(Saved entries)

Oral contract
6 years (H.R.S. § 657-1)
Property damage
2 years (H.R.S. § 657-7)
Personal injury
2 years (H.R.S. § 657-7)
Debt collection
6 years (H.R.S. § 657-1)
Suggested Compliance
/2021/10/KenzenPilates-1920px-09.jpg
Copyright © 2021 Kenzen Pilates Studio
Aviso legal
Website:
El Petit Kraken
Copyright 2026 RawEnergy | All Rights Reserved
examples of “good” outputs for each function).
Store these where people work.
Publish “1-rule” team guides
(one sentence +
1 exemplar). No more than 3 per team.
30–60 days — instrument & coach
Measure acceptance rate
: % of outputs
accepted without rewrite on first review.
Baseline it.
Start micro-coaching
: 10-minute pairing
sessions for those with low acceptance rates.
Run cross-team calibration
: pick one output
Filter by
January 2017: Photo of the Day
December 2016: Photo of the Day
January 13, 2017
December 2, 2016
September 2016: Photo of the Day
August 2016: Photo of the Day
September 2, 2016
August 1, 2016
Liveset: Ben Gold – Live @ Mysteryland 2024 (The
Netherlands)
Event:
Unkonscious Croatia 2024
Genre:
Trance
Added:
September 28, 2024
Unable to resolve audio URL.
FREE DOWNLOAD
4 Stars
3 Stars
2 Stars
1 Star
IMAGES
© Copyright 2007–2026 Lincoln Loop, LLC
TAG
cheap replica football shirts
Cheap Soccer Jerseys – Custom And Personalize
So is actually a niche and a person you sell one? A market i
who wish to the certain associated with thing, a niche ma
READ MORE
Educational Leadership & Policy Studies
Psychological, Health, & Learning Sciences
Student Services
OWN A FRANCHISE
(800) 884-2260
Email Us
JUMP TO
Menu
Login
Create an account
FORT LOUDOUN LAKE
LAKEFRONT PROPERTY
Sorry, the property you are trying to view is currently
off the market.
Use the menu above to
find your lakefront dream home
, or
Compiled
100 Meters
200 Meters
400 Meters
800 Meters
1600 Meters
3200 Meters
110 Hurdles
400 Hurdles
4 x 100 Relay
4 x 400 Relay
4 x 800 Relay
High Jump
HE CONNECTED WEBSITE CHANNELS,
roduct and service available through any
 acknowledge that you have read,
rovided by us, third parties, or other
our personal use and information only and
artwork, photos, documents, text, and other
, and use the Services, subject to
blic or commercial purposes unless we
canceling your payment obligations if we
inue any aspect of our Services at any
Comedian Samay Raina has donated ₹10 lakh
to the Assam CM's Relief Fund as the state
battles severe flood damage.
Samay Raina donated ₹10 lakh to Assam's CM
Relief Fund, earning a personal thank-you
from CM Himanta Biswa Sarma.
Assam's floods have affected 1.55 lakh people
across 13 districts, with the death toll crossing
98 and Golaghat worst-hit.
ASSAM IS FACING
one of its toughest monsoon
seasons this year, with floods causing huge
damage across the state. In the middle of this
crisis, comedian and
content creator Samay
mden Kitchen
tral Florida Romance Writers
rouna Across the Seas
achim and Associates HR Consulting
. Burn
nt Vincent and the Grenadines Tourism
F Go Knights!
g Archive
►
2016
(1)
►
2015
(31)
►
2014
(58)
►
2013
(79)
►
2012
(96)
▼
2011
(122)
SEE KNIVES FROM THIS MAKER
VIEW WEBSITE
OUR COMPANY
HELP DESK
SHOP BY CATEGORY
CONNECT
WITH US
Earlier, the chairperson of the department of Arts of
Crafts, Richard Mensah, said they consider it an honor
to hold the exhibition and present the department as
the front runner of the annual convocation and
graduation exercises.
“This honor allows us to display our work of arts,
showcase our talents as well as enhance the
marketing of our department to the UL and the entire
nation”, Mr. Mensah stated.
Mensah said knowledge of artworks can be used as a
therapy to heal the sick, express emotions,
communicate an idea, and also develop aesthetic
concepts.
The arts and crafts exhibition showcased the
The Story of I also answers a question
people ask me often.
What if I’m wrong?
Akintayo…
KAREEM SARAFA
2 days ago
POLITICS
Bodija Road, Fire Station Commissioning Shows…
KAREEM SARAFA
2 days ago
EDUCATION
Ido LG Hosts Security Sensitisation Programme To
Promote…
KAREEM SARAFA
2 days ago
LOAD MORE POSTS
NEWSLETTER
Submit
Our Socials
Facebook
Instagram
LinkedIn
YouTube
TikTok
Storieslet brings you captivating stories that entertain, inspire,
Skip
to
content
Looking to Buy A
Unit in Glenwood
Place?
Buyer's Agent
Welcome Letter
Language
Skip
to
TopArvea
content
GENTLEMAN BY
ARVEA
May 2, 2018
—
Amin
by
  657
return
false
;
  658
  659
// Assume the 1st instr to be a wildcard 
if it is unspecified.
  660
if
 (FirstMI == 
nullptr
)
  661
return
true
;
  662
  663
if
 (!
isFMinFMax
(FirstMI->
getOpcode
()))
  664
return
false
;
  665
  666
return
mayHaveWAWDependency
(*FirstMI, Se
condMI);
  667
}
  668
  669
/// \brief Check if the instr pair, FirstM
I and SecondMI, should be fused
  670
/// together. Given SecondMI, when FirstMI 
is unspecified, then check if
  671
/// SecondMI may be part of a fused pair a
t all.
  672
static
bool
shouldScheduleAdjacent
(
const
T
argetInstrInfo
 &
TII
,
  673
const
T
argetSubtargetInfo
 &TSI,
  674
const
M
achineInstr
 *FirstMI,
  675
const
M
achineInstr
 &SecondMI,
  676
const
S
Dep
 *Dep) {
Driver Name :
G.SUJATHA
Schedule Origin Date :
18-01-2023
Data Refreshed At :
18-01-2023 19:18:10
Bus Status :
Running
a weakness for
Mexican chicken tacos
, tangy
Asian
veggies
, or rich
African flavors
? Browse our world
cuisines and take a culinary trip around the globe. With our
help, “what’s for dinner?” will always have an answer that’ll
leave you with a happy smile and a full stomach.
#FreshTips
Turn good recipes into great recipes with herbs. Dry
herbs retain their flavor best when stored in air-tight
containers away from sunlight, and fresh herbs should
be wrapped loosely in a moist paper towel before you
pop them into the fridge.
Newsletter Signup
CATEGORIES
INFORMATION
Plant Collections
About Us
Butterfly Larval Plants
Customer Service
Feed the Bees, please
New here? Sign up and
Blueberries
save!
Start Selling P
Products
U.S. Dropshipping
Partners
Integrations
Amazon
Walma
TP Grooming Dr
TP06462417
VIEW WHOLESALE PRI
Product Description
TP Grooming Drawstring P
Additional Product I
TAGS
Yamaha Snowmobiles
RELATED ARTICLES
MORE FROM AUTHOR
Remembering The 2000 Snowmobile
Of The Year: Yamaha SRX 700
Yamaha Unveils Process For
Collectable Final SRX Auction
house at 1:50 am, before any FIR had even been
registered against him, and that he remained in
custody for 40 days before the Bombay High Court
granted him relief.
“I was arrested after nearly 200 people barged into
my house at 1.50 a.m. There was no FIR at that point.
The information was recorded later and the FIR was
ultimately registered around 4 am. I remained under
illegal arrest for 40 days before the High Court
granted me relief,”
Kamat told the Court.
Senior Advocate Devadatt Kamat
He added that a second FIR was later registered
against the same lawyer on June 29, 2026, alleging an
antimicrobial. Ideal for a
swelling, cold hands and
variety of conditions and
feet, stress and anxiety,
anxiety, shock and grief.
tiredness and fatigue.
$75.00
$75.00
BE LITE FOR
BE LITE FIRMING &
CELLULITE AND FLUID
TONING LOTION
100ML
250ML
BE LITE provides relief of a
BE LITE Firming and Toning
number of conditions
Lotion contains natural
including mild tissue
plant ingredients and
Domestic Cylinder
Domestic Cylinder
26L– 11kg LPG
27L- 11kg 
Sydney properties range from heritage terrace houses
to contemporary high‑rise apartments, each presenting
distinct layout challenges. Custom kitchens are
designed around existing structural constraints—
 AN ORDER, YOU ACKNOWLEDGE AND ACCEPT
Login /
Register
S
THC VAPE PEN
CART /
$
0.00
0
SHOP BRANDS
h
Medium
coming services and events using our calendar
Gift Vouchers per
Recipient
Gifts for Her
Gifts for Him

*Work to complete:* An exact copy of the lines above between the line holding "December 2, 2016" and the line holding "inue any aspect of our Services at any", inclusive, is the whole answer.

*Output of the task:*
December 2, 2016
September 2016: Photo of the Day
August 2016: Photo of the Day
September 2, 2016
August 1, 2016
Liveset: Ben Gold – Live @ Mysteryland 2024 (The
Netherlands)
Event:
Unkonscious Croatia 2024
Genre:
Trance
Added:
September 28, 2024
Unable to resolve audio URL.
FREE DOWNLOAD
4 Stars
3 Stars
2 Stars
1 Star
IMAGES
© Copyright 2007–2026 Lincoln Loop, LLC
TAG
cheap replica football shirts
Cheap Soccer Jerseys – Custom And Personalize
So is actually a niche and a person you sell one? A market i
who wish to the certain associated with thing, a niche ma
READ MORE
Educational Leadership & Policy Studies
Psychological, Health, & Learning Sciences
Student Services
OWN A FRANCHISE
(800) 884-2260
Email Us
JUMP TO
Menu
Login
Create an account
FORT LOUDOUN LAKE
LAKEFRONT PROPERTY
Sorry, the property you are trying to view is currently
off the market.
Use the menu above to
find your lakefront dream home
, or
Compiled
100 Meters
200 Meters
400 Meters
800 Meters
1600 Meters
3200 Meters
110 Hurdles
400 Hurdles
4 x 100 Relay
4 x 400 Relay
4 x 800 Relay
High Jump
HE CONNECTED WEBSITE CHANNELS,
roduct and service available through any
 acknowledge that you have read,
rovided by us, third parties, or other
our personal use and information only and
artwork, photos, documents, text, and other
, and use the Services, subject to
blic or commercial purposes unless we
canceling your payment obligations if we
inue any aspect of our Services at any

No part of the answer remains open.